TASK TO CARRY OUT - Give only the number of lines in the data that contain the word "Blinds".

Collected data
-.-.-
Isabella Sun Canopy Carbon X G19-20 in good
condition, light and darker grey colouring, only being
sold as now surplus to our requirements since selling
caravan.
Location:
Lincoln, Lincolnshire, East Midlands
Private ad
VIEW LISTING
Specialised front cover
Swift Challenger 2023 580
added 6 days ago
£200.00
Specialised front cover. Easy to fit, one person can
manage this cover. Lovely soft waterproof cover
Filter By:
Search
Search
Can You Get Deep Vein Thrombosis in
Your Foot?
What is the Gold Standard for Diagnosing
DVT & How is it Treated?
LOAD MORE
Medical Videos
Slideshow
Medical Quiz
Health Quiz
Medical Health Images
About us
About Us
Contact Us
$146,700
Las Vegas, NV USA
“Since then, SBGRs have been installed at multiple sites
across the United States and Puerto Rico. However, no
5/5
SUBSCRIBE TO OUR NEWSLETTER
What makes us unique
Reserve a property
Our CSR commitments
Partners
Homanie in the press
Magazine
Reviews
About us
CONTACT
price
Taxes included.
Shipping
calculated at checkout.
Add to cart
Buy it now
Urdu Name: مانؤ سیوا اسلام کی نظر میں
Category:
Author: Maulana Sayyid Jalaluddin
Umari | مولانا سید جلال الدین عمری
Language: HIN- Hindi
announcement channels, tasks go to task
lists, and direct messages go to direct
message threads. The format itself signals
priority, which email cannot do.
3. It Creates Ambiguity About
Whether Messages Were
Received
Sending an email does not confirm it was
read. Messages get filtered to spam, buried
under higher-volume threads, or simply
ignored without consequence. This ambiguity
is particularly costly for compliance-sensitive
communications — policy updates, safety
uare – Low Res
-.-.-
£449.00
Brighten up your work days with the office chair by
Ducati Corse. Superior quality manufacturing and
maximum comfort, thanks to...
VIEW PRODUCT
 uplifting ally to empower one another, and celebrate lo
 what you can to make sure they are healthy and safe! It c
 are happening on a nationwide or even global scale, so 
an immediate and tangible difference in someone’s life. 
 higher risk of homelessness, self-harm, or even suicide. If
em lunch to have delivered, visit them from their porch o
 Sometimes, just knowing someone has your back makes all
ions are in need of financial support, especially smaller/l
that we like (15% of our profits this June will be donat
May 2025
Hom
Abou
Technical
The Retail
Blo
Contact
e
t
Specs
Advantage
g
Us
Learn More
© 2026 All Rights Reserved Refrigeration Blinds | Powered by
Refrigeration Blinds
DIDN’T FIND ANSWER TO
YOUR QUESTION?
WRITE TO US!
-.-.-
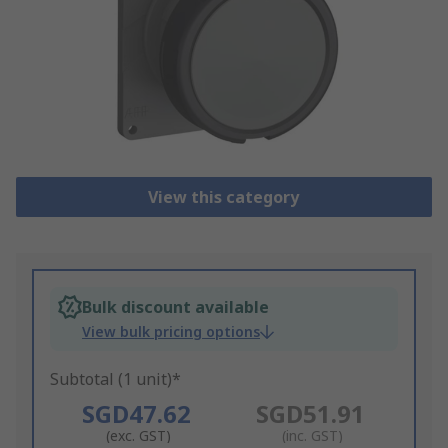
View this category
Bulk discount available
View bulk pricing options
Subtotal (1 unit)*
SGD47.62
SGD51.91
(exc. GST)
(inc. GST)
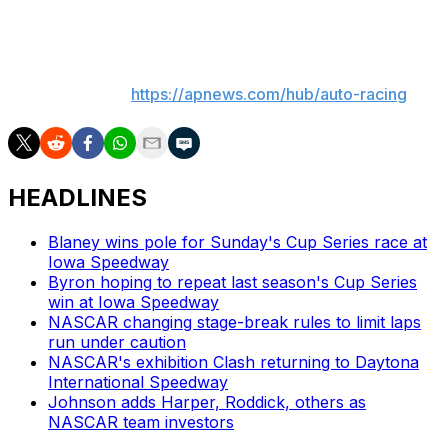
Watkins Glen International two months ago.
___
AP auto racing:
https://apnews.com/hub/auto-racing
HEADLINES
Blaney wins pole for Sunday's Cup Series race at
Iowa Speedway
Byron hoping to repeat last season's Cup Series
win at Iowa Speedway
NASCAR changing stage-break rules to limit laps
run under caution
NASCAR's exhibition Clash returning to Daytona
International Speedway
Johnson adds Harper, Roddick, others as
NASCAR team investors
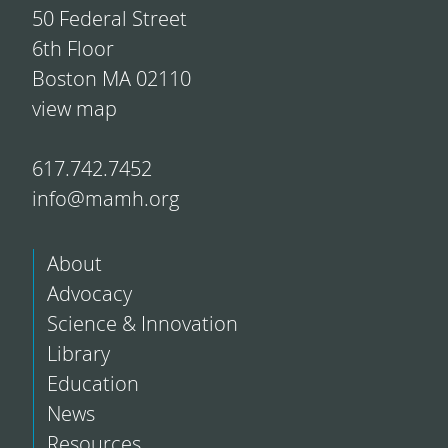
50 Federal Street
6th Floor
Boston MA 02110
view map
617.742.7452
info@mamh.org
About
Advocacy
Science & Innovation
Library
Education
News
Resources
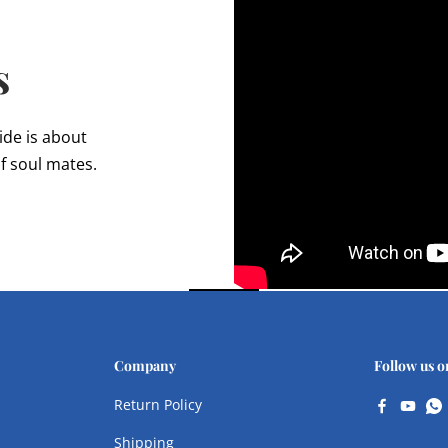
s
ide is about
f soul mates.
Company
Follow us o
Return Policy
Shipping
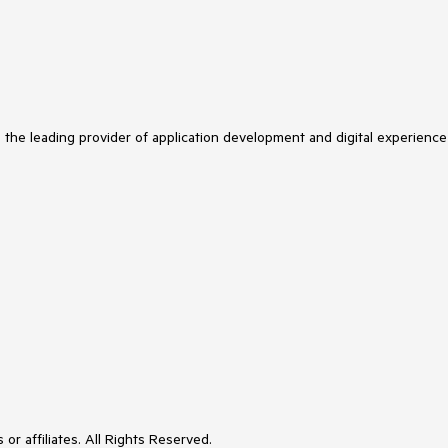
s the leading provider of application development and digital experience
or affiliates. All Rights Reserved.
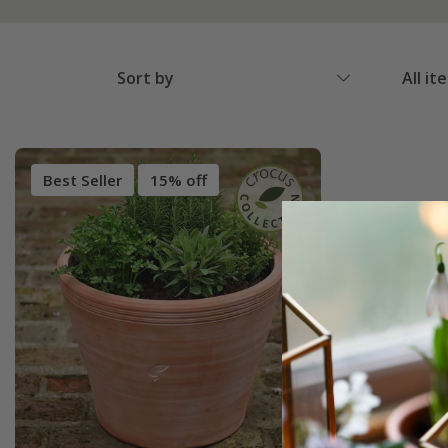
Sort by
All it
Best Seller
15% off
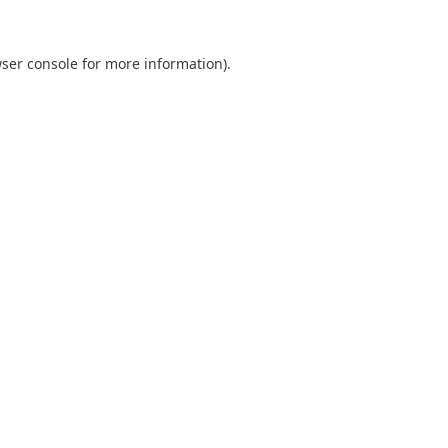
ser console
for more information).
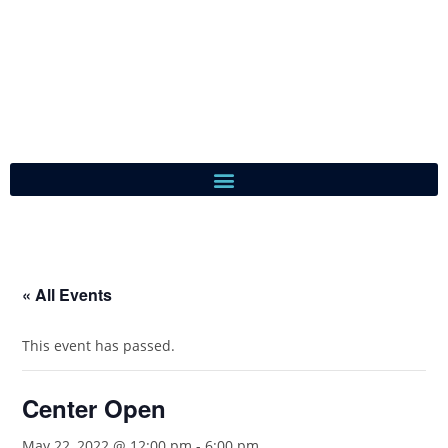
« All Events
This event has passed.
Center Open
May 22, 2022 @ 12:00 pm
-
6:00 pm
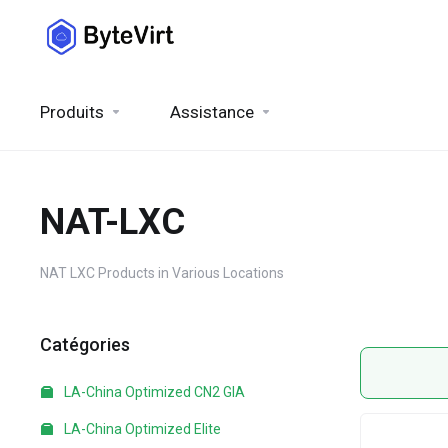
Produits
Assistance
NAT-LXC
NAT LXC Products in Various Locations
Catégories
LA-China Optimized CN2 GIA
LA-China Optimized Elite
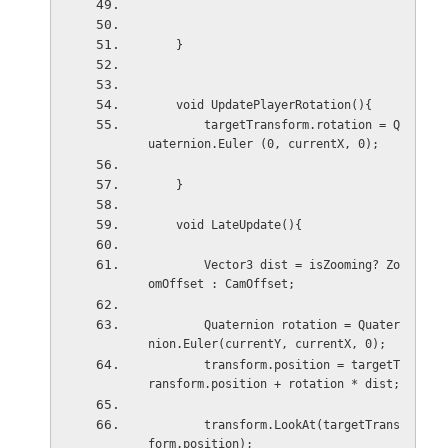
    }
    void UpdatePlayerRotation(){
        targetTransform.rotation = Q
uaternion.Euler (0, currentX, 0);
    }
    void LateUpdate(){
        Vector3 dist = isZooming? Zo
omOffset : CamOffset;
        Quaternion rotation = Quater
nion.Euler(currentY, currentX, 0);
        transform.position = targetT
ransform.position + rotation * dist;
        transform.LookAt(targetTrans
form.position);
-.-.-
ANSWER SPACE - 2